On 5/11/17, 05:14, "ietf on behalf of Andrew Sullivan"
<ietf-bounces(_at_)ietf(_dot_)org on behalf of
ajs(_at_)anvilwalrusden(_dot_)com> wrote:
On Wed, May 10, 2017 at 07:47:20PM +0000, Stephan Wenger wrote:
I’m in favor of validating the address, for example by sending some form of
credential to it; without the credential, only listening/reading access is
granted. Doesn’t have to be bullet-proof, but using
example(_at_)example(_dot_)com shouldn’t work. This is obviously in order
to obtain one semi-traceable record of the participant.
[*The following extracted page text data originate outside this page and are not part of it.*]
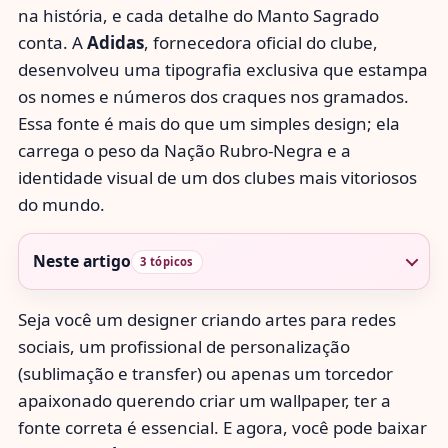
na história, e cada detalhe do Manto Sagrado
conta. A
Adidas
, fornecedora oficial do clube,
desenvolveu uma tipografia exclusiva que estampa
os nomes e números dos craques nos gramados.
Essa fonte é mais do que um simples design; ela
carrega o peso da Nação Rubro-Negra e a
identidade visual de um dos clubes mais vitoriosos
do mundo.
Neste artigo
3 tópicos
Seja você um designer criando artes para redes
sociais, um profissional de personalização
(sublimação e transfer) ou apenas um torcedor
apaixonado querendo criar um wallpaper, ter a
fonte correta é essencial. E agora, você pode baixar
We don't do that for in-person participants, because we no longer even
collect the email address on the blue sheets. (We do it for meeting
registration, of course, but we don't have a way to pair that with
participation in any given part of the meeting, so the IPR issue is
harder to argue by analogy here.)
The question is not whether we collect email addresses. The question is
whether we collect the identification of the individual and its employer,
bother with reasonable certainty. IIRC, one reason for the change from email
address to company name was made because, today, many people use non-employer
email for IETF work even if they do the work mostly on behalf of their employer
and as part of their job, and tracking down the participant’s employer from the
email address for things like Noncom eligibility and also IPR related issues
didn’t work anymore (if it ever did). (there were also other motivations,
including the handy creation of a SPAM list from IETF archival material such as
the proceedings).
For an in-person meeting, we (or a court) have many ways to identify a person
who influences the decision process. For an external person, especially when
there is no video, we are more limited. A non-verified email address is
certainly easier to fake than the recollection of a roomful of people during a
physical meeting.
And 5) click-through of the Note Well (unless that’s done in some other
phase of the remote participation, like when signing-in to meetecho). Again
for--I hope obvious--IPR related reasons.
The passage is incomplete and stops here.